In the widely reported “Persepolis Relief” case, C|C successfully resisted efforts by the Manhattan District Attorney to forcibly return the relief to Iran.  The dealer-client eventually returned the relief voluntarily to Iran.

C|C provided specialists advice in relation to Epiris LLP’s acquisition of Bonhams, one of the top four international auction houses in the world.  C|C’s unrivalled expertise on auction practices were used to assist Epiris in carrying out its due diligence and identifying potential risks related to Bonham’s internal practices.

The firm has unparalleled expertise in representing collectors relative to claims that artworks were looted by the Nazis and has pioneered a “best practice” approach of proactively auditing artworks to identify if they were wrongfully taken by the Nazis, and negotiating ‘just and fair’ solutions between possessors and heirs of victims of the Nazi-regime in accordance with the Washington Principles adopted in 1998.

C|C represents a European governmental agency in relation to the construction of management of a world-class museum in the Middle East.

C|C represented a consortium of ancient art dealers, academics and collectors in relation to the U.K.’s imminent ban on ivory, that resulted in significant amendments to the ban adopted in Parliament.  The amendments include various exemptions, a licensing system and a database.  Last month, C|C challenged the UK Ivory Act 2018 by way of Judicial Review for breach of EU law and the European Convention of Human Rights.

C|C regularly represents museums and private collectors lending important artworks, for example the UK-based Sainsbury Center for Visual Arts in relation to its loan of Francis Bacon works to the State Hermitage Museum for a major show.

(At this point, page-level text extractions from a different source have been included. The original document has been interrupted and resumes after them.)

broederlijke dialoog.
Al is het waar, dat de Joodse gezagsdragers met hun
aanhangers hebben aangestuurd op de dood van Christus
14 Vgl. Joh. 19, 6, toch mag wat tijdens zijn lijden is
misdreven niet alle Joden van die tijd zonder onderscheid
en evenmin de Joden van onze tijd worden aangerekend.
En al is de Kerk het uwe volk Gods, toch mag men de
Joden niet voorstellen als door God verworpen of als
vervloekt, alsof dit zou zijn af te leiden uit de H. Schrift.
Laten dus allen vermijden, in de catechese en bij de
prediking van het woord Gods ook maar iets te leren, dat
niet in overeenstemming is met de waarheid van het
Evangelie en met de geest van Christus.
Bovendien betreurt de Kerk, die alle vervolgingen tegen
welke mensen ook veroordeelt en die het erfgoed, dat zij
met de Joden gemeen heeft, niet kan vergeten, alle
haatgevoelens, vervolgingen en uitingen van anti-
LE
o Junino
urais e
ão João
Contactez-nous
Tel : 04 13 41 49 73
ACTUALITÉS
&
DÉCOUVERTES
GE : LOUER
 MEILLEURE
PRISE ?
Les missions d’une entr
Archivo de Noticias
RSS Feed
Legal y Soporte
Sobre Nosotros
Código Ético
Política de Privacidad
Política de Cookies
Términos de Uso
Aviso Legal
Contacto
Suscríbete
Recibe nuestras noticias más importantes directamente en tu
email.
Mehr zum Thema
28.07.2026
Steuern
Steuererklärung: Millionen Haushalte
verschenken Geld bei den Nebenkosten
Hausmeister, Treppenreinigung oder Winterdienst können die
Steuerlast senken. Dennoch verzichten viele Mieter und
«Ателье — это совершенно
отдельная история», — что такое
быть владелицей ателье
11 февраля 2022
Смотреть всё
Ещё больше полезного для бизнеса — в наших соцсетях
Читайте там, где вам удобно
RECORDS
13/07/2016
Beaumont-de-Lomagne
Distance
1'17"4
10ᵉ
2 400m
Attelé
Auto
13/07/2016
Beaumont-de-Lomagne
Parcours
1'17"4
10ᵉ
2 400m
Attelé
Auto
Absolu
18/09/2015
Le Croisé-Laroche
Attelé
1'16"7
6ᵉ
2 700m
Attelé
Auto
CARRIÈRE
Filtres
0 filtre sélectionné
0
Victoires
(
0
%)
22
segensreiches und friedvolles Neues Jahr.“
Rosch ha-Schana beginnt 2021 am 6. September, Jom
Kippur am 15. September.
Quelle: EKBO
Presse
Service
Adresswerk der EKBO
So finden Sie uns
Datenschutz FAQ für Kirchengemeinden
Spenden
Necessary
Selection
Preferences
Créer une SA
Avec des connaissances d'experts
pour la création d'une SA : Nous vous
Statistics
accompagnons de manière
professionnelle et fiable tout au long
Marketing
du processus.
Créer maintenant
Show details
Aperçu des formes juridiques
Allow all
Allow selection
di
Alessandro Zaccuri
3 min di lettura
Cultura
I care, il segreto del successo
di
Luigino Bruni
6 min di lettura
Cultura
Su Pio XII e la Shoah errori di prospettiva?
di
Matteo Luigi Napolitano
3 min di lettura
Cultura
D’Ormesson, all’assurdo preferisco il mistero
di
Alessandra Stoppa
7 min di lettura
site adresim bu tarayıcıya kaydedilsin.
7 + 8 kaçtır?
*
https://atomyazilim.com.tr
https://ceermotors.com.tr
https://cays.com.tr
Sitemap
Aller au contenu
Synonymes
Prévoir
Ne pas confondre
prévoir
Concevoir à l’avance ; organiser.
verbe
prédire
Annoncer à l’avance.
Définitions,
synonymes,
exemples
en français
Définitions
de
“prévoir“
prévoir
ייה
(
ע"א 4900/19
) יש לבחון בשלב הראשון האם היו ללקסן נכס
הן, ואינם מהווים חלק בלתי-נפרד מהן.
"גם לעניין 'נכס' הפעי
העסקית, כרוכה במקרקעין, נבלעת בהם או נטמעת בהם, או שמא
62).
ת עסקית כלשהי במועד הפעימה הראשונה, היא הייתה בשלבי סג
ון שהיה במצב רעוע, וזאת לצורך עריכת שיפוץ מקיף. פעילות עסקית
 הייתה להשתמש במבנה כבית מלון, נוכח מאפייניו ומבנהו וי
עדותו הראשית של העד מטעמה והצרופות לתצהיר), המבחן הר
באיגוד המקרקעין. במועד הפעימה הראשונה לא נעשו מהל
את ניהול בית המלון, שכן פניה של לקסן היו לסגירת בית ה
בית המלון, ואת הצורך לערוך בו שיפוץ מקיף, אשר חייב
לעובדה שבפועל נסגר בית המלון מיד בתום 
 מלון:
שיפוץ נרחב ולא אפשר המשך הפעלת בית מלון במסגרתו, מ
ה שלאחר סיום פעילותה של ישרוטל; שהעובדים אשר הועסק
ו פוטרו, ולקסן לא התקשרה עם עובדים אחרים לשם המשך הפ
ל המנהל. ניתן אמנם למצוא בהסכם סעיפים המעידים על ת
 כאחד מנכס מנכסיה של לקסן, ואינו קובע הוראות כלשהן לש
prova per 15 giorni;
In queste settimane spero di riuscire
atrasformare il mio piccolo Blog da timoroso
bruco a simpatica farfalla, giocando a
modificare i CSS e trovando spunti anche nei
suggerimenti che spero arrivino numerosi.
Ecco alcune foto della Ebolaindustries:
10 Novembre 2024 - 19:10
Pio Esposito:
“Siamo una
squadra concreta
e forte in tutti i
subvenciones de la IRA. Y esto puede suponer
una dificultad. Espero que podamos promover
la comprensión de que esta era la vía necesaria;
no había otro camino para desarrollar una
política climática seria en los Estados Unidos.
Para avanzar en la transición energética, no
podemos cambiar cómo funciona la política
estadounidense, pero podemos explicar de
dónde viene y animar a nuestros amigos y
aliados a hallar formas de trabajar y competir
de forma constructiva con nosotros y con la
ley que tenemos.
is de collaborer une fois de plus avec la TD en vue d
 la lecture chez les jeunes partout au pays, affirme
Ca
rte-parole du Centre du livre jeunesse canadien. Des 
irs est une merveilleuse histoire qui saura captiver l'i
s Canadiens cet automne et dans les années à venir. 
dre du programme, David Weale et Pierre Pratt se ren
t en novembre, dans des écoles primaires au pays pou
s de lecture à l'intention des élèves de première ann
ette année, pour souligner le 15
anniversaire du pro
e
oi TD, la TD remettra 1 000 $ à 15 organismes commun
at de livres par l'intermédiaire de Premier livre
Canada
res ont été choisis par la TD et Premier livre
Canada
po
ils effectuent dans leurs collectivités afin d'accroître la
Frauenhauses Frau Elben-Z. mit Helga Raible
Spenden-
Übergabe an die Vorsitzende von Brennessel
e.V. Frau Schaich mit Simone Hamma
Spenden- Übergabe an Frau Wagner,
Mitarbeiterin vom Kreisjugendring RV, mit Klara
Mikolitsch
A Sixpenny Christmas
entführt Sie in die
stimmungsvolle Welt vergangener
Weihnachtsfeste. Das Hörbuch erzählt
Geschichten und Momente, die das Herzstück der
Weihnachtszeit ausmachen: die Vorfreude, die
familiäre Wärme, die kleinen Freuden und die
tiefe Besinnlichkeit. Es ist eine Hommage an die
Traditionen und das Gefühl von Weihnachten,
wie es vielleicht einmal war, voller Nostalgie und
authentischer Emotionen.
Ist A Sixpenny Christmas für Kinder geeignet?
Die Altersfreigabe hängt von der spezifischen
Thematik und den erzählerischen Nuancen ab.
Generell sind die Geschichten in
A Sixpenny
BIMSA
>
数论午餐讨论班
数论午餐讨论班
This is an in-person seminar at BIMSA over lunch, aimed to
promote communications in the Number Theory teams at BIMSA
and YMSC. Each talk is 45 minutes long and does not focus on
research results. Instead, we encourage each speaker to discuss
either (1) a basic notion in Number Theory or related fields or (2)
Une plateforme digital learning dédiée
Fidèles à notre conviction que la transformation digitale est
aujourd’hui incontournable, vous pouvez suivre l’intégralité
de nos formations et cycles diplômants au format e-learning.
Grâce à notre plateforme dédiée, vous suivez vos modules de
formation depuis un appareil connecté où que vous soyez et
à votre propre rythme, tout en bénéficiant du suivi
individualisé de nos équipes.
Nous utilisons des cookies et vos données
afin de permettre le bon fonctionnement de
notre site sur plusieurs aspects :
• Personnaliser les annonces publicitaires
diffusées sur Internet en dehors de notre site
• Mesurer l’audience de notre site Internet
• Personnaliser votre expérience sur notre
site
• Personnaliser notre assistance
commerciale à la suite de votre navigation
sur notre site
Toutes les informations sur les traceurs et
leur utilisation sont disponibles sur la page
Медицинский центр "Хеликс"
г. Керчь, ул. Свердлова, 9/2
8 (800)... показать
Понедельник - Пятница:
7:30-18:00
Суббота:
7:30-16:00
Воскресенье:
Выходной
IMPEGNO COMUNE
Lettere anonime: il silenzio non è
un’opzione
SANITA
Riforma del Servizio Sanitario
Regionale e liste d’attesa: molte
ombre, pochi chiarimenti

C|C negotiates and documents the consignment to auction and auction guarantees for major works including recently Kandinsky’s Ridge et Courbé.  A current C|C partner negotiated the consignment to auction Picasso’s Dora Mar with a Cat, at the time the second most expensive work ever sold at auction.

Reflecting the legal services, legal aid and public interest backgrounds of many C|C lawyers, C|C devotes substantial resources to pro bono and public interest work.

Recently C|C represented the Coalition of Immokalee Workers and the Fair Foods Standards Council, two nationally recognized human rights organizations (2015 Presidential Medal) in their campaign to end modern farm slavery in Florida’s tomato fields.  In 2015 Del Monte went to court seeking to end this campaign.  C|C stopped Del Monte’s effort.  Also in 2015, the Town of Palm Beach Florida barred the organizations’ Fair Foods Program from marching in the municipality, citing noise ordinances.  C|C went to federal court and obtained an injunction against Palm Beach, grounded in the organizations’ First Amendment public assembly rights.  The march was held with a wheelchair-bound Ethel Kennedy in the vanguard.

Right now, several C|C lawyers are working on refugee and asylum cases with the Immigration Justice Campaign, as HL did full time 40 years ago as a Legal Services lawyer.  C|C lawyer Hamsa Mahendranathan recently was featured in a Immigration Justice Campaign public service video designed to attract other lawyers and law firms to this rule of law effort.

It’s been 25 years of having fun, doing well and doing good.  C|C thanks its clients, its worthy adversaries and the founding fathers for the good doctrine bestowed upon this country and looks forward to the journey ahead.